The Indians, to pass the time, smoke the tobacco to get drunk and to see those ghosts and things that they see and from which they received contentment (...). And since the devil is a deceiver, and has knowledge of the virtues of the plants, he taught them the virtue of this one so that through it they see those imaginations and ghosts in front of them: and he deceives them.
Monardes, N. 1580. Primera y segvnda y tercera partes dela Historia Medicinal: delas cosas que se traen de nuestras Indias Occidentales, que siruen en Medicina
Since prehistory, tobacco has been chewed, smoked or taken as snuff, infusions or enemas. Residues have been extracted from smoking pipes and from human teeth and hair recovered in archaeological research. Considered a sacred plant, tobacco was part of ritual and religious ceremonies and offerings, often mixed with other species such as thorn apple or ayahuasca to enhance its hallucinogenic effects. Nowadays it is still used by shamans and healers, who smoke large amounts of tobacco after long periods of fasting, which causes them to hallucinate, reducing the heart rate and sometimes leading to a catatonic state.

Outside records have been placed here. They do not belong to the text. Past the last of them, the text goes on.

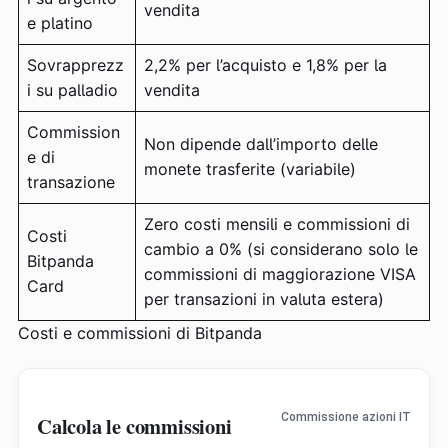
vendita
e platino
Sovrapprezz
2,2% per l’acquisto e 1,8% per la
i su palladio
vendita
Commission
Non dipende dall’importo delle
e di
monete trasferite (variabile)
transazione
Zero costi mensili e commissioni di
Costi
cambio a 0% (si considerano solo le
Bitpanda
commissioni di maggiorazione VISA
Card
per transazioni in valuta estera)
Costi e commissioni di Bitpanda
Commissione azioni IT
Calcola le commissioni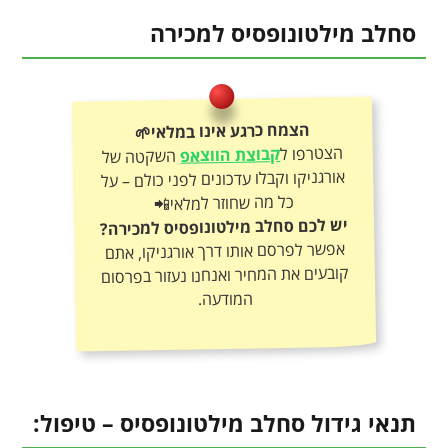
סחלב מילטונופסיס למכירה
הצמח כרגע אינו במלאי🌱
הצטרפו ל
קבוצת הווצאפ
השקטה של
אורגניקו וקבלו עדכונים לפני כולם – על
כל מה שחוזר למלאי📲
יש לכם סחלב מילטונופסיס למכירה?
אפשר לפרסם אותו דרך אורגניקו, אתם
קובעים את המחיר ואנחנו נעזור בפרסום
המודעה.
תנאי גידול סחלב מילטונופסיס – טיפול: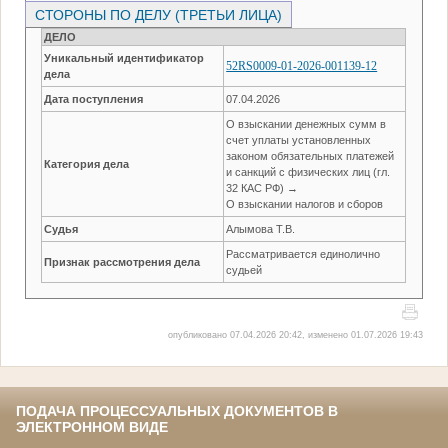
СТОРОНЫ ПО ДЕЛУ (ТРЕТЬИ ЛИЦА)
ДЕЛО
Уникальный идентификатор
52RS0009-01-2026-001139-12
дела
Дата поступления
07.04.2026
О взыскании денежных сумм в
счет уплаты установленных
законом обязательных платежей
Категория дела
и санкций с физических лиц (гл.
32 КАС РФ) →
О взыскании налогов и сборов
Судья
Алымова Т.В.
Рассматривается единолично
Признак рассмотрения дела
судьей
опубликовано 07.04.2026 20:42, изменено 01.07.2026 19:43
ПОДАЧА ПРОЦЕССУАЛЬНЫХ ДОКУМЕНТОВ В
ЭЛЕКТРОННОМ ВИДЕ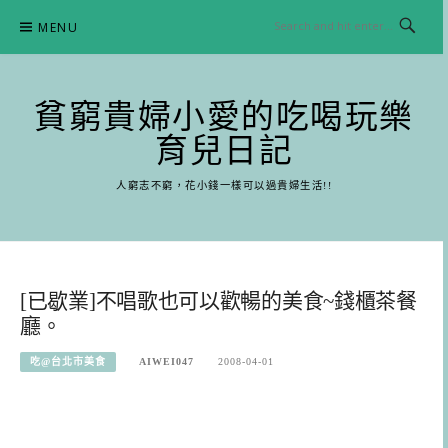
Skip
MENU
to
content
貧窮貴婦小愛的吃喝玩樂
育兒日記
人窮志不窮，花小錢一樣可以過貴婦生活!!
[已歇業]不唱歌也可以歡暢的美食~錢櫃茶餐
廳。
吃@台北市美食
AIWEI047
2008-04-01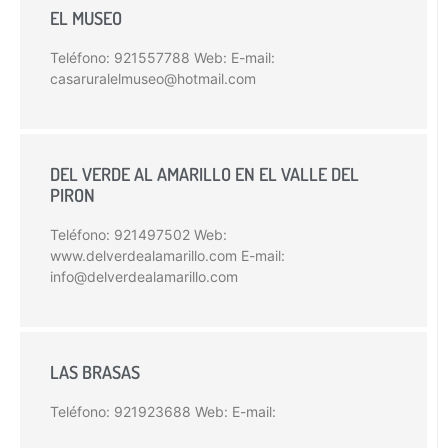
EL MUSEO
Teléfono: 921557788 Web: E-mail:
casaruralelmuseo@hotmail.com
DEL VERDE AL AMARILLO EN EL VALLE DEL
PIRON
Teléfono: 921497502 Web:
www.delverdealamarillo.com E-mail:
info@delverdealamarillo.com
LAS BRASAS
Teléfono: 921923688 Web: E-mail:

The Nicotiana genus, in the Solanaceae family, includes 75 species. These are mostly native to America, and just two are cultivated: N. rustica L. and N. tabacum, both resulting from natural hybridisation between wild species. These were the two first species of tobacco exploited by man, and recent studies show that both originated in the Andes, from where they spread to the rest of the American continent.

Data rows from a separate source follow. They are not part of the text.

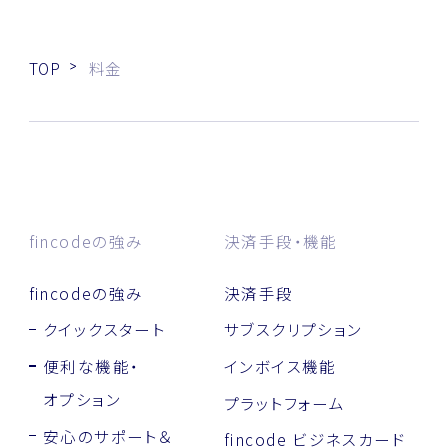
TOP
料金
fincodeの強み
決済手段・機能
fincodeの強み
決済手段
クイックスタート
サブスクリプション
便利な機能・
インボイス機能
オプション
プラットフォーム
安心のサポート＆
fincode ビジネスカード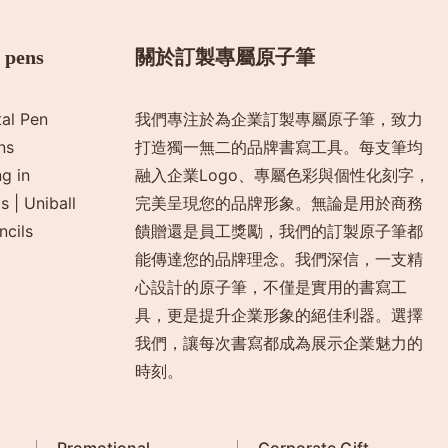
 pens
關於訂製專屬原子筆
al Pen
我們專注於為企業訂製專屬原子筆，致力
ns
打造獨一無二的品牌書寫工具。每支筆均
g in
融入企業Logo、專屬色彩與個性化刻字，
ts
|
Uniball
完美呈現您的品牌形象。無論是用於商務
ncils
饋贈還是員工獎勵，我們的訂製原子筆都
能傳達您的品牌理念。我們深信，一支精
心設計的原子筆，不僅是實用的書寫工
具，更是提升企業形象的絕佳利器。選擇
我們，讓每次書寫都成為展示企業魅力的
時刻。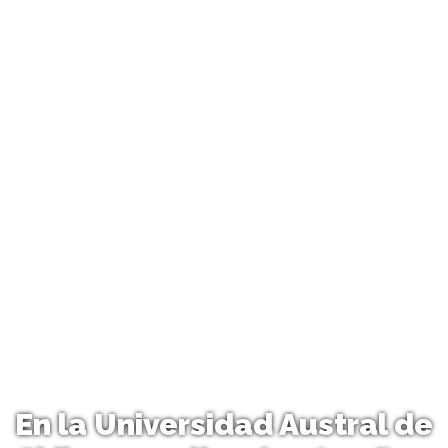
En la Universidad Austral de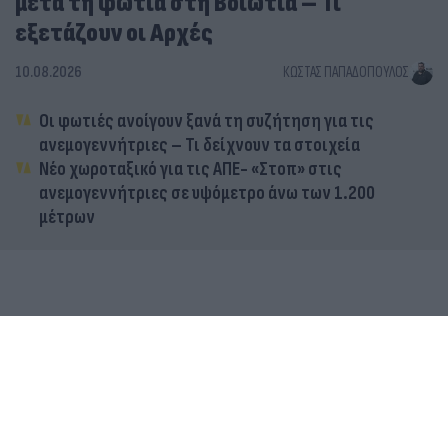
μετά τη φωτιά στη Βοιωτία – Τι
εξετάζουν οι Αρχές
10.08.2026
ΚΏΣΤΑΣ ΠΑΠΑΔΌΠΟΥΛΟΣ
Οι φωτιές ανοίγουν ξανά τη συζήτηση για τις
ανεμογεννήτριες – Τι δείχνουν τα στοιχεία
Νέο χωροταξικό για τις ΑΠΕ- «Στοπ» στις
ανεμογεννήτριες σε υψόμετρο άνω των 1.200
μέτρων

At the time of the arrival of the Europeans, tobacco was the most widely used psychoactive plant used in the Americas. Brought to Europe by Christopher Columbus, it was initially considered a medicinal plant and was used variously as an aphrodisiac, in treatment of pain, to alleviate intestinal colic and to heal wounds. Tobacco began to be cultivated in Europe during the XVI century, and in 1620 the first medicinal tobacco factory was established in Seville, Spain. Between the end of the XVI century and the beginning of the following century, tobacco was introduced to Asia and the Middle East and spread very quickly.

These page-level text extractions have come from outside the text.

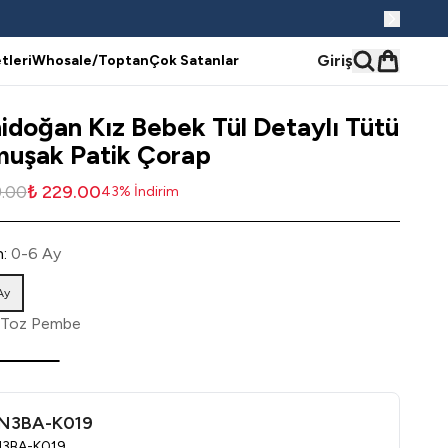
Giriş
tleri
Whosale/Toptan
Çok Satanlar
idoğan Kız Bebek Tül Detaylı Tütü
uşak Patik Çorap
9.00
₺ 229.00
43
%
İndirim
n
:
0-6 Ay
Ay
Toz Pembe
N3BA-K019
3BA-K019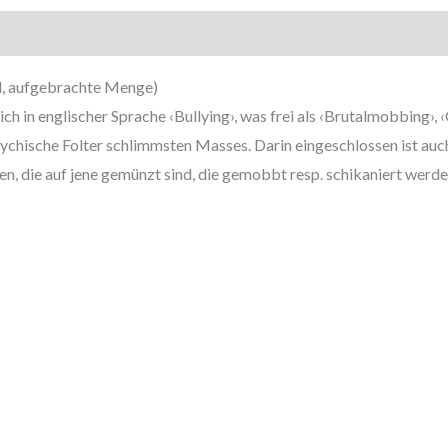
l, aufgebrachte Menge)
ich in englischer Sprache ‹Bullying›, was frei als ‹Brutalmobbing
sychische Folter schlimmsten Masses. Darin eingeschlossen ist au
en, die auf jene gemünzt sind, die gemobbt resp. schikaniert werd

Tobacco contains nicotine, one of the most toxic plant-based substance. Nicotine stimulates the nervous system and the production of adrenaline, while blocking the transmission of nerve signals, so that feelings of hunger, heat or pain are inhibited. Isolated for the first time in the 19th century, numerous medical studies have in the recent decades shown its harmful effect on health. Considered to be highly addictive, the consumption of tobacco is related to a number of health issues including cardiovascular diseases and cancer.
Tobacco leaves have antifungal and antimicrobial properties, having been used as an insecticide in agriculture since the XVIII century. The oil extracted from the seeds lacks nicotine and has applications in the paint and varnish industry and as feed for livestock.